10. The method according to claim 9, wherein the functionally defined subgroup of embryos are defined as:
all fertilized embryos in the group,
embryos that have divided to at least a predefined number of cells at a predefined number of hours after insemination, such as divided to at least 7 cells 68 hours after insemination,
embryos that have less than a predefined percentage of fragmentation at a predefined hours after insemination, e.g. less than 20% fragmentation 68 hours after insemination,
embryos that are not multinucleated at a predefined cell stage, e.g. at the four cell stage,
embryos that have been classified as “Good quality embryos” (GQE) by a qualified embryologist,
embryos that have been chosen for freeze or transfer,
embryos that have been chosen for transfer, and/or
embryos that have implanted.
11. The method according to claim 9, wherein the morphokinetic parameters are selected from the group of:
the timing and/or duration of cell-division periods and inter-division periods,—the timing and/or duration of: cleavage times, cleavage periods and cell cycle times;
the timing and/or duration of divisional stages and quiet stages,
synchrony of cell-divisions,
timing, extent or duration of cellular and/or organelle movement,
timing, extent or duration of late phase criteria.
12. The method according to claim, wherein said one or more embryo quality criteria extracted from the second embryo dataset is selected from the group of:
embryo quality criteria validated by additional datasets,
embryo quality criteria validated by retrospective studies,
embryo quality criteria validated by prospective studies,
embryo quality criteria validated by resampling,
embryo quality criteria validated by bootstrapping.
13-16. (canceled)
17. The method according to claim 1, wherein the first and second set of conditions correspond, respectively, to the conditions in two different devices for culturing and/or monitoring embryos.

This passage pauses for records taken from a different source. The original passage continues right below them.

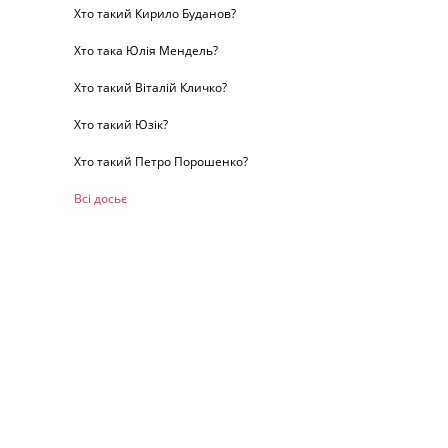
Хто такий Кирило Буданов?
Хто така Юлія Мендель?
Хто такий Віталій Кличко?
Хто такий Юзік?
Хто такий Петро Порошенко?
Всі досьє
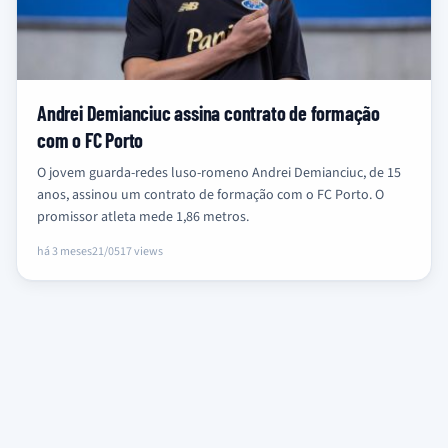
Andrei Demianciuc assina contrato de formação
com o FC Porto
O jovem guarda-redes luso-romeno Andrei Demianciuc, de 15
anos, assinou um contrato de formação com o FC Porto. O
promissor atleta mede 1,86 metros.
há 3 meses
21/05
17 views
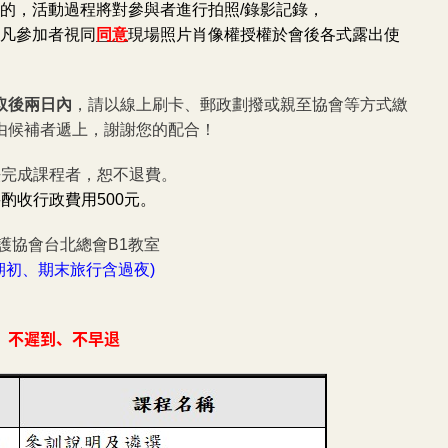
的，活動過程將對參與者進行拍照/錄影記錄，
參加者視同
同意
現場照片肖像權授權於會後各式露出使
取後兩日內
，請以線上刷卡、郵政劃撥或親至協會等方式繳
由候補者遞上，謝謝您的配合！
法完成課程者，恕不退費。
酌收行政費用500元。
護協會台北總會B1教室
期初、期末旅行含過夜)
、不遲到、不早退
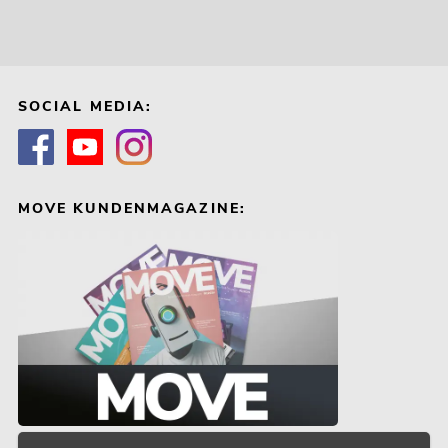
SOCIAL MEDIA:
MOVE KUNDENMAGAZINE:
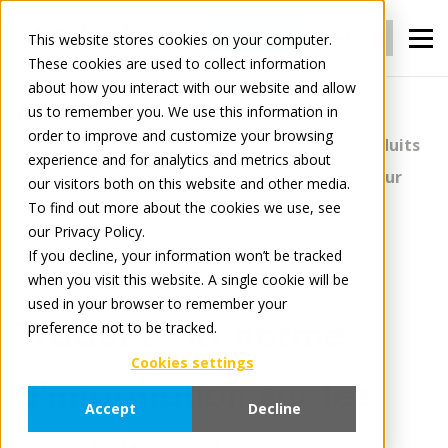
Connexion
S'inscrire
This website stores cookies on your computer.
These cookies are used to collect information
about how you interact with our website and allow
us to remember you. We use this information in
Tradelog
order to improve and customize your browsing
TradePI : la norme d'information sur les produits
experience and for analytics and metrics about
qui va changer le commerce électronique pour
our visitors both on this website and other media.
To find out more about the cookies we use, see
toujours !
our Privacy Policy.
If you decline, your information won’t be tracked
when you visit this website. A single cookie will be
December 25, 2023
8 minute read
used in your browser to remember your
TradePI : la norme
preference not to be tracked.
Cookies settings
d'information sur les
Accept
Decline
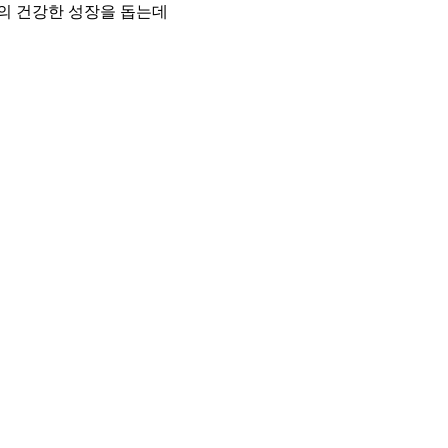
의 건강한 성장을 돕는데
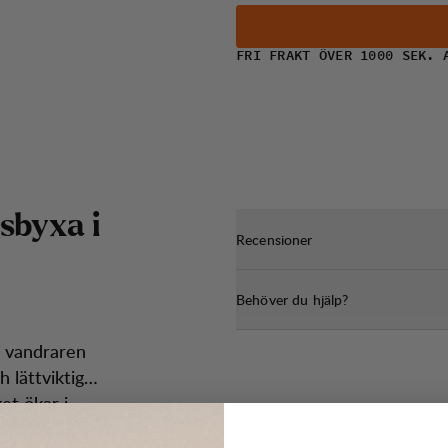
FRI FRAKT ÖVER 1000 SEK. 
s
b
y
x
a
i
Recensioner
Behöver du hjälp?
e vandraren
 lättviktiga
get ökar i
itstyrka på
att du är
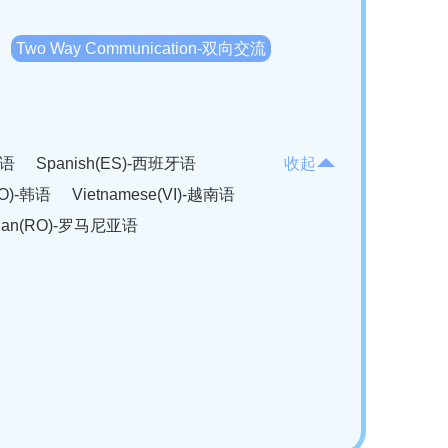
Two Way Communication-双向交流
法语
Spanish(ES)-西班牙语
收起
KO)-韩语
Vietnamese(VI)-越南语
ian(RO)-罗马尼亚语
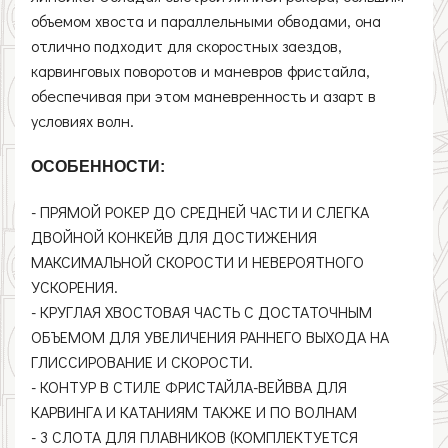
объемом хвоста и параллельными обводами, она
отлично подходит для скоростных заездов,
карвинговых поворотов и маневров фристайла,
обеспечивая при этом маневренность и азарт в
условиях волн.
ОСОБЕННОСТИ:
- ПРЯМОЙ РОКЕР ДО СРЕДНЕЙ ЧАСТИ И СЛЕГКА
ДВОЙНОЙ КОНКЕЙВ ДЛЯ ДОСТИЖЕНИЯ
МАКСИМАЛЬНОЙ СКОРОСТИ И НЕВЕРОЯТНОГО
УСКОРЕНИЯ.
- КРУГЛАЯ ХВОСТОВАЯ ЧАСТЬ С ДОСТАТОЧНЫМ
ОБЪЕМОМ ДЛЯ УВЕЛИЧЕНИЯ РАННЕГО ВЫХОДА НА
ГЛИССИРОВАНИЕ И СКОРОСТИ.
- КОНТУР В СТИЛЕ ФРИСТАЙЛА-ВЕЙВВА ДЛЯ
КАРВИНГА И КАТАНИЯМ ТАКЖЕ И ПО ВОЛНАМ
- 3 СЛОТА ДЛЯ ПЛАВНИКОВ (КОМПЛЕКТУЕТСЯ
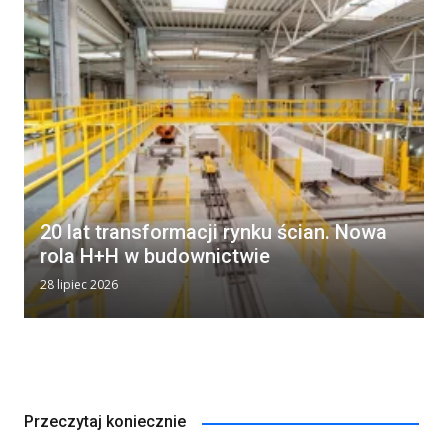
20 lat transformacji rynku ścian. Nowa
rola H+H w budownictwie
28 lipiec 2026
Przeczytaj koniecznie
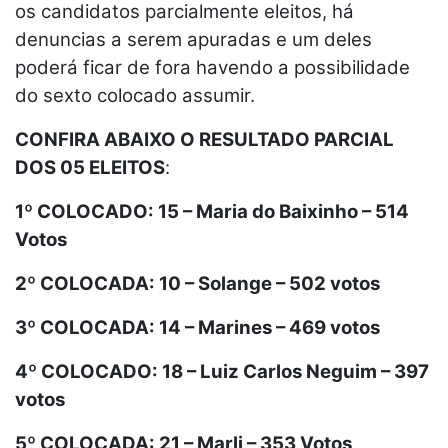
os candidatos parcialmente eleitos, há
denuncias a serem apuradas e um deles
poderá ficar de fora havendo a possibilidade
do sexto colocado assumir.
CONFIRA ABAIXO O RESULTADO PARCIAL
DOS 05 ELEITOS
:
1º COLOCADO: 15 – Maria do Baixinho – 514
Votos
2º COLOCADA: 10 – Solange – 502 votos
3º COLOCADA: 14 – Marines – 469 votos
4º COLOCADO: 18 – Luiz Carlos Neguim – 397
votos
5º COLOCADA: 21 – Marli – 353 Votos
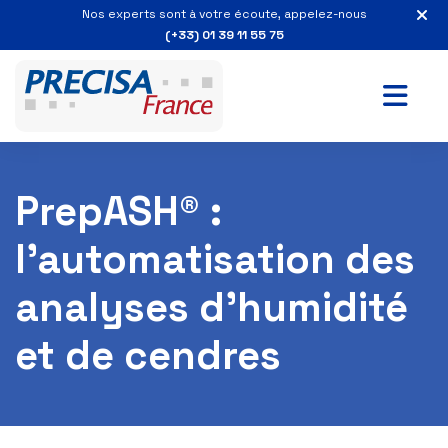
Nos experts sont à votre écoute, appelez-nous
(+33) 01 39 11 55 75
PrepASH® :
l’automatisation des
analyses d’humidité
et de cendres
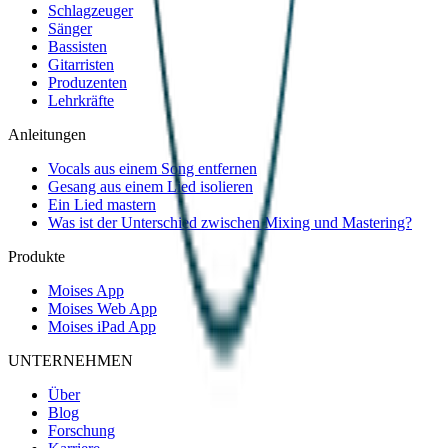
Schlagzeuger
Sänger
Bassisten
Gitarristen
Produzenten
Lehrkräfte
Anleitungen
Vocals aus einem Song entfernen
Gesang aus einem Lied isolieren
Ein Lied mastern
Was ist der Unterschied zwischen Mixing und Mastering?
Produkte
Moises App
Moises Web App
Moises iPad App
UNTERNEHMEN
Über
Blog
Forschung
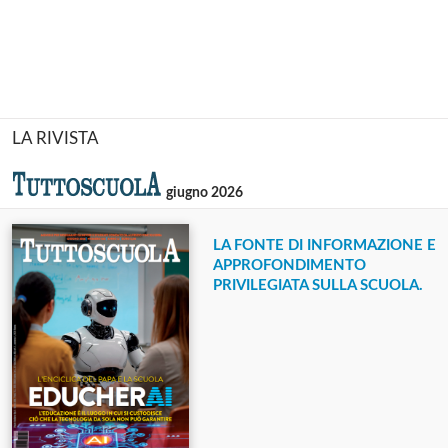
LA RIVISTA
giugno 2026
LA FONTE DI INFORMAZIONE E
APPROFONDIMENTO
PRIVILEGIATA SULLA SCUOLA.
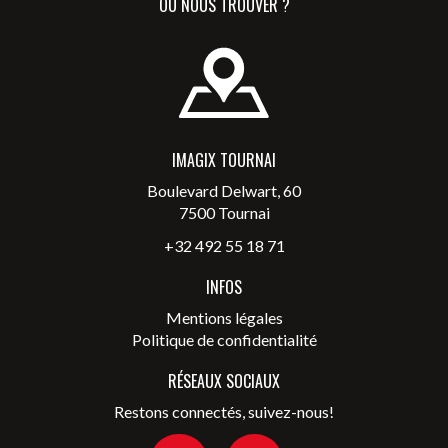
OÙ NOUS TROUVER ?
IMAGIX TOURNAI
Boulevard Delwart, 60
7500 Tournai
+32 492 55 18 71
INFOS
Mentions légales
Politique de confidentialité
RÉSEAUX SOCIAUX
Restons connectés, suivez-nous!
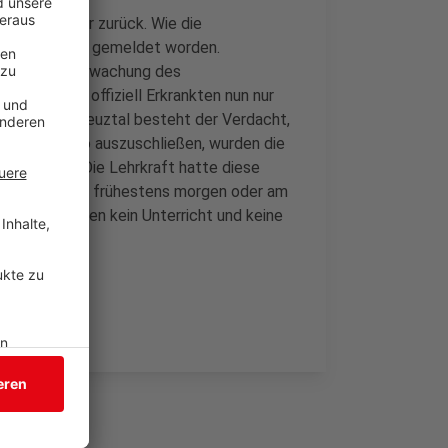
n geht weiter zurück. Wie die
n aus Netphen gemeldet worden.
n aus der Überwachung des
ie Zahl der offiziell Erkrankten nun nur
ndschule in Kreuztal besteht der Verdacht,
m jedes Risiko auszuschließen, wurden die
zu bleiben. Die Lehrkraft hatte diese
tergebnis soll frühestens morgen oder am
r beiden Klassen kein Unterricht und keine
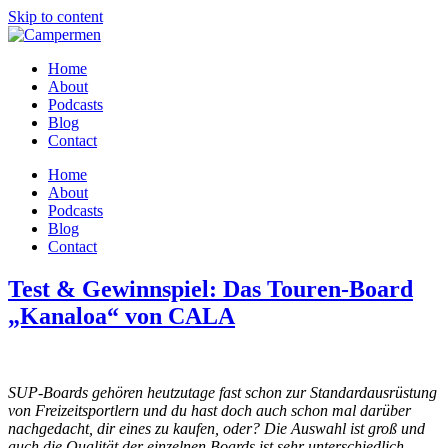
Skip to content
Home
About
Podcasts
Blog
Contact
Home
About
Podcasts
Blog
Contact
Test & Gewinnspiel: Das Touren-Board
„Kanaloa“ von CALA
SUP-Boards gehören heutzutage fast schon zur Standardausrüstung
von Freizeitsportlern und du hast doch auch schon mal darüber
nachgedacht, dir eines zu kaufen, oder? Die Auswahl ist groß und
auch die Qualität der einzelnen Boards ist sehr unterschiedlich.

18. The method according to claim 1, wherein the first and second embryo dataset originate, respectively, from two different devices for culturing and/or monitoring embryos.
19-20. (canceled)
21. The method according to claim 1, wherein said first embryos dataset is substantially smaller than the second embryo dataset, such as 2 times smaller, such as 5 times smaller, such as 10 times smaller, such as 50 times smaller, such as 100 times smaller, such as 200 times smaller, such as 500 times smaller, such as 1000 times smaller.
22. The method according to any of the preceding claim 1, wherein the embryos are monitored through image acquisition, such as image acquisition at least once per hour, such as image acquisition at least once per half hour, such as image acquisition at least once per twenty minutes, such as image acquisition at least once per fifteen minutes, such as image acquisition at least once per ten minutes, such as image acquisition at least once per five minutes, such as image acquisition at least once per two minutes, such as image acquisition at least once per minute.
23. The method according to any of the claim 1, wherein the embryos are monitored by means of time-lapse microscopy equipment.
24-25. (canceled)
26. A method for selecting an embryo suitable for transplantation, said method comprising obtaining embryo quality criteria according to any claim 1, and selecting the embryo having the highest embryo quality measure.
27. The method according to claim 26, further comprising the step of implanting the embryo.
28. A method for selecting one or more embryos suitable for freezing, said method comprising obtaining embryo quality criteria according to any of claim 1, and selecting the embryos having the highest embryo quality measures.
29. A system for determining embryo quality comprising means for carrying out the steps of claim 1.
30. A computer comprising computer code portions constituting means for executing a method according to claim 1.